Internally Pip uses requests when making HTTP requests. requests uses the standard library netrc module to read the file, so the character set is limited to an ASCII subset.
Given issue 4789 is still open, you can utilize the following approach in your requirements.txt:
--extra-index-url=https://${PYPI_USERNAME}:${PYPI_PASSWORD}@my.privatepypi.com
private-package==1.2.3
...
If you try to run pip install requirements.txt
with those environment variables set, you will find that pip still asks for credentials. This is because pip does not interpolate the expression ${PYPI_USERNAME}
as one would expect, but rather url encodes it. Your username and password in this example is expressed as https://%24%7BPYPI_USERNAME%7D:%24%7BPYPI_PASSWORD%7D@my.privatepypi.com
The work around here, and I admit there should be a better approach, but we can run pip as a script:
python3 -m pip install -r requirements.txt
From man:
-m module-name
Searches sys.path for the named module and runs the corresponding .py file as a script.

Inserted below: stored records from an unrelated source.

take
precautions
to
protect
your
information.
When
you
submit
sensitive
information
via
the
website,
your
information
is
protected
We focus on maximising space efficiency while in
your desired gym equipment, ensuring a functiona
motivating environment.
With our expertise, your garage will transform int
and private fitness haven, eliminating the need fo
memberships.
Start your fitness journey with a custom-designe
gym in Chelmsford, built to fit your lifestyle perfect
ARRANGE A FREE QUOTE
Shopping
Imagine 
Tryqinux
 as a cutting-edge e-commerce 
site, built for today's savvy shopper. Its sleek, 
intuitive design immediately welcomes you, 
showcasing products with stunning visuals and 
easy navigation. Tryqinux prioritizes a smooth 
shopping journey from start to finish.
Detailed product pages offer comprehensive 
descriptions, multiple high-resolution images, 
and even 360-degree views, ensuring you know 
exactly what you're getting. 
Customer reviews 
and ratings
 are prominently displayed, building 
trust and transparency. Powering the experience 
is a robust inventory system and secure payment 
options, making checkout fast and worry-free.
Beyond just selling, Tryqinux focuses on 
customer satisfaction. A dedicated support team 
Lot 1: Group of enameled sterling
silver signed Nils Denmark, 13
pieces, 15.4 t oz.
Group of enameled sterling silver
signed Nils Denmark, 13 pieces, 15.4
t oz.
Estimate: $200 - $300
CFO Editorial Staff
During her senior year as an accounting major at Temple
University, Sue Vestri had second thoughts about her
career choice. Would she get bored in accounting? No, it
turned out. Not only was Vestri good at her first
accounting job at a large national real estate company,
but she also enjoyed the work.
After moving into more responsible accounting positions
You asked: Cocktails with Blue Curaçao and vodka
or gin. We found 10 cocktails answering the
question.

How about storing the Username/Password as environment variables,
export username=username
export password=password
and referring to them in the pip.conf like so:
[global]
index = https://$username:$password@pypi.example.com/pypi
index-url = https://$username:$password@pypi.example.com/simple
cert = /etc/ssl/certs/ca-certificates.crt
I use Gitlab CI's secret variables for storing credentials. Check for an equivalent in your CI tool.